I can't answer the xenophobia question. American values are in flux and I don't know which way they'll swing for this. As to the quality, only time will tell, but the head of Mahindra, whose last name is not coincidently Mahindra, has stated that they won't even try to sell trucks in America till their sure the quality is high enough. That fact that he speaks of quality as a goal rather than a fact gives me pause to think.

Will Americans accept an Indian work vehicle? They already do. Mahindra has been selling tractors in this country since 1994. They are assembled in Georgia and sold at hundreds of dealers across the country. That would seem to give them a leg up.
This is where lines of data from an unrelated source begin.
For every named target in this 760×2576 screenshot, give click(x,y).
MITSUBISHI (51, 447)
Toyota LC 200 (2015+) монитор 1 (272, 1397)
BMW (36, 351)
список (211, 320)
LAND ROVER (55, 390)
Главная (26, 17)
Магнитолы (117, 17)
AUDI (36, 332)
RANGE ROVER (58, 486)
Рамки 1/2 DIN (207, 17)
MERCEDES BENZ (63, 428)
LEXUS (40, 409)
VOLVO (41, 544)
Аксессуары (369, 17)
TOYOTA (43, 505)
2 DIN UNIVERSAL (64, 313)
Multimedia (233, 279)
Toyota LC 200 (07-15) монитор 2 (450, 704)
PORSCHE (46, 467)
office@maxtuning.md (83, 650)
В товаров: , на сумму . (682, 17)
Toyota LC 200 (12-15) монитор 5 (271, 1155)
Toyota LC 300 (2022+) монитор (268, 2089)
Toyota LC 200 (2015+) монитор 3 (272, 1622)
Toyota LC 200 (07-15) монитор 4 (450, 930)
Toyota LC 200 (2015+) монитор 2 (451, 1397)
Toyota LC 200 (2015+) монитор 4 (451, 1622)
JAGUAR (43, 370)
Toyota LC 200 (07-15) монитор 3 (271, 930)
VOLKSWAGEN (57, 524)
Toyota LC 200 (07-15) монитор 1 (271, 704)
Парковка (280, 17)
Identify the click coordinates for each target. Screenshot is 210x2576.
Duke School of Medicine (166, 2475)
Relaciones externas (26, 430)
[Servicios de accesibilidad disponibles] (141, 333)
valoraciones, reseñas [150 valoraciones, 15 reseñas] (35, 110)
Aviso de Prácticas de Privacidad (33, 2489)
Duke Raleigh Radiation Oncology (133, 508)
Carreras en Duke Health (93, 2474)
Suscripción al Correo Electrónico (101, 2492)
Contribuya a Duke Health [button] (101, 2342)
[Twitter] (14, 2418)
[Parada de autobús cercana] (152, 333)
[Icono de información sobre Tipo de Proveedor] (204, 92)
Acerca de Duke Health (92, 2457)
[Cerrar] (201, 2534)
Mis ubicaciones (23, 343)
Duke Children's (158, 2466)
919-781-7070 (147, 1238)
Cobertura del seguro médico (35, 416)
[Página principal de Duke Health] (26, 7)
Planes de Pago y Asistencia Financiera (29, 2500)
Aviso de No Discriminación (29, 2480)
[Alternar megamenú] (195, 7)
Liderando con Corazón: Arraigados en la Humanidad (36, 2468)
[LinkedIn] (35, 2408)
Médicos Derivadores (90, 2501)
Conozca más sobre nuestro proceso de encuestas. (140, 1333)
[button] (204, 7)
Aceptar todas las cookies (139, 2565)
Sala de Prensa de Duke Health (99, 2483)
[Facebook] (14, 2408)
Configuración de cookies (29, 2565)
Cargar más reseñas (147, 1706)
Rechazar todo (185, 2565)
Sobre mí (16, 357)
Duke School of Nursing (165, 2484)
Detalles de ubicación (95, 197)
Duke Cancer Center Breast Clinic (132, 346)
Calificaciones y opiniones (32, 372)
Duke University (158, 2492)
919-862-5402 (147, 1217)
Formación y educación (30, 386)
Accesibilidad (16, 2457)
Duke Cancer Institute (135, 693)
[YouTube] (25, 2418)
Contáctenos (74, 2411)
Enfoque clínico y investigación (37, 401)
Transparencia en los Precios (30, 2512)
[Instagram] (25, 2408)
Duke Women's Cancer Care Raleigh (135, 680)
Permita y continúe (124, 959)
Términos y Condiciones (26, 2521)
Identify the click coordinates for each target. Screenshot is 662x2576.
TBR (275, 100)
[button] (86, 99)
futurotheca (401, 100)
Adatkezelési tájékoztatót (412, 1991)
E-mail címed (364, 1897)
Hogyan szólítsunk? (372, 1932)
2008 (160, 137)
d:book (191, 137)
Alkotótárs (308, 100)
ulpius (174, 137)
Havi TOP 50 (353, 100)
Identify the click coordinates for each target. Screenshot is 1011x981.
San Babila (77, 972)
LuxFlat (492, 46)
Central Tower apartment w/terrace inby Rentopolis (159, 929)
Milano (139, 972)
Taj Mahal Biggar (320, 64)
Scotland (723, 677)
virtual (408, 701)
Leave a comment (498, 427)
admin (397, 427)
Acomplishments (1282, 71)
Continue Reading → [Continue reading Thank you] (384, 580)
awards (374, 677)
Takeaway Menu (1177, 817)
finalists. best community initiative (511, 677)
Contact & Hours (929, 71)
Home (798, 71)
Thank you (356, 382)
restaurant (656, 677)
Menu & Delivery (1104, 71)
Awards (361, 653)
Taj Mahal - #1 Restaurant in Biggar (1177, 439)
As for marketing? This is where my pessimism takes over. The American Importer is a company called Global Vehicles(GV), a company incorporated in Nevada, but headquartered in Georgia, and previously headequartered in Florida. For about ten years GV tried to import the Romanian off-road vehicle built by ARO. They were not successful. They claim to have a network of 315 auto dealers lined up, which I think is a big mistake. Why not leverage the tractor business? Your easiest customers are going to be people who already have the tractors. At least those of them that like their tractors. This could also help promote the truck as something special. As my wife pointed out, the suburban boys would love the idea of having to go to tractor dealer to buy the truck. I don't know how many tractor dealers would want to expand in that direction, but probably enough to make it interesting.

So will this thing sell? Only time will tell. It's not going to be easy, and it's probably not going to happen over night.